GOAL OF THE EXERCISE:
Return the following from the records below: each line, word for word, starting with the line that contains "dokument na „tu" and going on through the line that contains "uwzględnia wszystkie źródła", with nothing outside that range.
● ● ● ●
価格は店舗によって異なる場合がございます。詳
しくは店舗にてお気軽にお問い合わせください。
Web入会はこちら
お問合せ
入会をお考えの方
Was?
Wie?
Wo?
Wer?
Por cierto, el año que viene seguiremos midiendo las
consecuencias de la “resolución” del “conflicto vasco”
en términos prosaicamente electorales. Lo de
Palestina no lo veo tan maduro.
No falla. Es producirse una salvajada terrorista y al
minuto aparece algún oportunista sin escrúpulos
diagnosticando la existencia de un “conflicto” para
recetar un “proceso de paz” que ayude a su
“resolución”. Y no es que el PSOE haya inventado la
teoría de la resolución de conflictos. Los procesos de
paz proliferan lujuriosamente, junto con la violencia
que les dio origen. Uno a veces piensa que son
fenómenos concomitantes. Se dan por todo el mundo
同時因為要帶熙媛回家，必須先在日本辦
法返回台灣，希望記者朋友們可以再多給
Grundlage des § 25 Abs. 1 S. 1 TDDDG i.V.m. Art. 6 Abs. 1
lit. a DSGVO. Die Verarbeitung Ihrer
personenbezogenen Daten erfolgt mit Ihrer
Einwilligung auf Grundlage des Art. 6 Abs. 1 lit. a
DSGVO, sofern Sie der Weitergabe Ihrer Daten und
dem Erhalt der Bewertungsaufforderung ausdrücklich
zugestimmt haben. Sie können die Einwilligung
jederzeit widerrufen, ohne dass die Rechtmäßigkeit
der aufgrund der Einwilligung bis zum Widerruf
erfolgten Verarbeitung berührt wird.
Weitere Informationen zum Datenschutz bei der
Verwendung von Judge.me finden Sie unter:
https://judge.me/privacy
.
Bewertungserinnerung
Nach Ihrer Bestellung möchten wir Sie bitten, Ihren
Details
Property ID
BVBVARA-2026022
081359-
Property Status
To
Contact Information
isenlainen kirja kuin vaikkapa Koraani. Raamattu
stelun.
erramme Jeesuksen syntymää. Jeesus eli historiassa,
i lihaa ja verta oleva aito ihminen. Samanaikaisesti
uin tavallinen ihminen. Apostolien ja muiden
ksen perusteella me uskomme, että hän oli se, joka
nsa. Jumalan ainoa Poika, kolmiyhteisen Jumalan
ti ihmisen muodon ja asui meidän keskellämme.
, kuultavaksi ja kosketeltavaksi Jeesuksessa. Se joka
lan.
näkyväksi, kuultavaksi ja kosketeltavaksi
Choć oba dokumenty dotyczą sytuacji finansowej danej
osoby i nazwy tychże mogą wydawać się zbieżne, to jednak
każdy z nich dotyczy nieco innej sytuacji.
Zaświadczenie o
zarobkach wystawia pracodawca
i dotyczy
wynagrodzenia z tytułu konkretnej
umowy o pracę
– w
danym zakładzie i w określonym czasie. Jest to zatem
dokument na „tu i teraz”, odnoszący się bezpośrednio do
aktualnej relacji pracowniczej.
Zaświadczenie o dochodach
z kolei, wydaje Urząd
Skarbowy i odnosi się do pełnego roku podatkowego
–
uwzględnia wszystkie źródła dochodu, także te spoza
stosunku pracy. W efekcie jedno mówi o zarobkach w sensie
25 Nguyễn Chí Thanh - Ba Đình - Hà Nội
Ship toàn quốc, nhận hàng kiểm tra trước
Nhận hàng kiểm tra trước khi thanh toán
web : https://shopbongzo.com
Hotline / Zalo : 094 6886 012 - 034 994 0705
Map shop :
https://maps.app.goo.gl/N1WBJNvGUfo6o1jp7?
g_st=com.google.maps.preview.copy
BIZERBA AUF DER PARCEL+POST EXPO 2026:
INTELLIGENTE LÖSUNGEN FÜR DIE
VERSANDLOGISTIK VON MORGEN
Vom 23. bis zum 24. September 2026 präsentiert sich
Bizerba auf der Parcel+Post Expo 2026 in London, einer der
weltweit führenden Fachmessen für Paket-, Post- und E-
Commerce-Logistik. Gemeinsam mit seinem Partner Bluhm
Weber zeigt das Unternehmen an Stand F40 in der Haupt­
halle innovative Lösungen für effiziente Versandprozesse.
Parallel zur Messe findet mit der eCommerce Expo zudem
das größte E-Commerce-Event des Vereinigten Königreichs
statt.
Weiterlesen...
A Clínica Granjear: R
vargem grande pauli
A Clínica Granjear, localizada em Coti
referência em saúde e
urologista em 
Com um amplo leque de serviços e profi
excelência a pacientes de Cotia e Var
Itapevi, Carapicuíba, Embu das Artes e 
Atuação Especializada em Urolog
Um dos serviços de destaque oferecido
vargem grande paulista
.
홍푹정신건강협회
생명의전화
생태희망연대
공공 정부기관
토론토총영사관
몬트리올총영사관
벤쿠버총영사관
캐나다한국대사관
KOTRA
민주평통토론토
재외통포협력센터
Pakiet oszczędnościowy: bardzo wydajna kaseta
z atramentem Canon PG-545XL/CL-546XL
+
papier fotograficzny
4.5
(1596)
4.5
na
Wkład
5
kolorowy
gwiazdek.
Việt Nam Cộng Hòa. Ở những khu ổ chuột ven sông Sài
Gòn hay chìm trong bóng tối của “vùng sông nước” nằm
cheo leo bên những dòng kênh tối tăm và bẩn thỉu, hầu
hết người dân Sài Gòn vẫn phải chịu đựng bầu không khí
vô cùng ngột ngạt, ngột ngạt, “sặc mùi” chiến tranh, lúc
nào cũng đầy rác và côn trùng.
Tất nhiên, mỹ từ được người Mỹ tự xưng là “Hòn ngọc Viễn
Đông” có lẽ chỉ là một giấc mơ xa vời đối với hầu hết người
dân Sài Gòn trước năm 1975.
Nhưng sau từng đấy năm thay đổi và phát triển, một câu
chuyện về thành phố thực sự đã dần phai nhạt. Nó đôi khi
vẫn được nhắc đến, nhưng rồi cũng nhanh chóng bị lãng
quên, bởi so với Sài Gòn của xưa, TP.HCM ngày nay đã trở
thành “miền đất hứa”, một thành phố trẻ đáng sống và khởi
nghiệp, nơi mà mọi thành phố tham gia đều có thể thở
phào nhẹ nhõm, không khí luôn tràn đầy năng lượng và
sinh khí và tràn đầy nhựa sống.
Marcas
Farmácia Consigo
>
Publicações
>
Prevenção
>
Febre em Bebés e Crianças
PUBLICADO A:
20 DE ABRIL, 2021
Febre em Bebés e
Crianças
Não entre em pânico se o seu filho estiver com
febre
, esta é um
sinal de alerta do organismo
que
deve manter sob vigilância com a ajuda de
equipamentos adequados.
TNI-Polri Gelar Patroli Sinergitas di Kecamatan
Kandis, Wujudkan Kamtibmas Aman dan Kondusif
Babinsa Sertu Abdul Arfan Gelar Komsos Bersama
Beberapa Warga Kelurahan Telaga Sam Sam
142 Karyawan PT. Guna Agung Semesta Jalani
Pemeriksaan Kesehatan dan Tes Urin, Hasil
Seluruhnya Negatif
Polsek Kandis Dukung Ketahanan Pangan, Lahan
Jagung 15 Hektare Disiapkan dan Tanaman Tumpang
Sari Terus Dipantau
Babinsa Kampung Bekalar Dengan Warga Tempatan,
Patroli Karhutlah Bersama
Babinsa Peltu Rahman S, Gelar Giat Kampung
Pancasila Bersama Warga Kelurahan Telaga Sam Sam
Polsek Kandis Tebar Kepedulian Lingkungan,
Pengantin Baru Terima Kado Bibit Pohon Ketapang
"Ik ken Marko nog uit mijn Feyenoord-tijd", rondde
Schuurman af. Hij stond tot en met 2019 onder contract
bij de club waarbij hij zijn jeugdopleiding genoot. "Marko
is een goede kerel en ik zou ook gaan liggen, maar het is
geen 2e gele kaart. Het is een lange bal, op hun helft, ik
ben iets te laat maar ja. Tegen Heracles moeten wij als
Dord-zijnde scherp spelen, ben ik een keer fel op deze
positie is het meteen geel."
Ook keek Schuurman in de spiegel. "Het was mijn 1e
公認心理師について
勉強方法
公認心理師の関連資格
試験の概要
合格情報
● ● ● ●
WRITTEN SOLUTION:
dokument na „tu i teraz”, odnoszący się bezpośrednio do
aktualnej relacji pracowniczej.
Zaświadczenie o dochodach
z kolei, wydaje Urząd
Skarbowy i odnosi się do pełnego roku podatkowego
–
uwzględnia wszystkie źródła dochodu, także te spoza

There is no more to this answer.